— TASK INSTRUCTIONS —
Reproduce, from the lines below, exactly the stretch that begins at the line containing "Packs & remises" and ends at the line containing "January 27, 2019", both included.

EXERCISE DATA: Begin

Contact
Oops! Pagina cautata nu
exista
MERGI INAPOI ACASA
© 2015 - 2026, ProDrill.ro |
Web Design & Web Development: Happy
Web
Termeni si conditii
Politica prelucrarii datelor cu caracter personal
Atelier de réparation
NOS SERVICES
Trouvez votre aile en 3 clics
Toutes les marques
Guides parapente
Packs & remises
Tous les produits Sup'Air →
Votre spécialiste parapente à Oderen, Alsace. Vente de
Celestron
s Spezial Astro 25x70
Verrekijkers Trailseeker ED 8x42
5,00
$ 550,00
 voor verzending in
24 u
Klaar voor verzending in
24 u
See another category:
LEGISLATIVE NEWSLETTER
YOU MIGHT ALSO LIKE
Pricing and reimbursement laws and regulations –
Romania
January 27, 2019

EXERCISE DATA: End
EXERCISE DATA: Begin

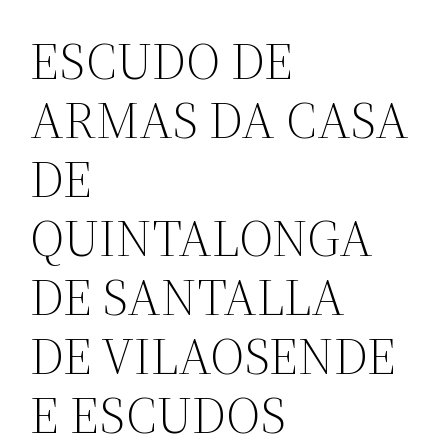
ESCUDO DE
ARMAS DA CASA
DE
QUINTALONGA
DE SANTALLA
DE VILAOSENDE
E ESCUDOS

EXERCISE DATA: End

— RESULT FOR THIS EXERCISE —
Packs & remises
Tous les produits Sup'Air →
Votre spécialiste parapente à Oderen, Alsace. Vente de
Celestron
s Spezial Astro 25x70
Verrekijkers Trailseeker ED 8x42
5,00
$ 550,00
 voor verzending in
24 u
Klaar voor verzending in
24 u
See another category:
LEGISLATIVE NEWSLETTER
YOU MIGHT ALSO LIKE
Pricing and reimbursement laws and regulations –
Romania
January 27, 2019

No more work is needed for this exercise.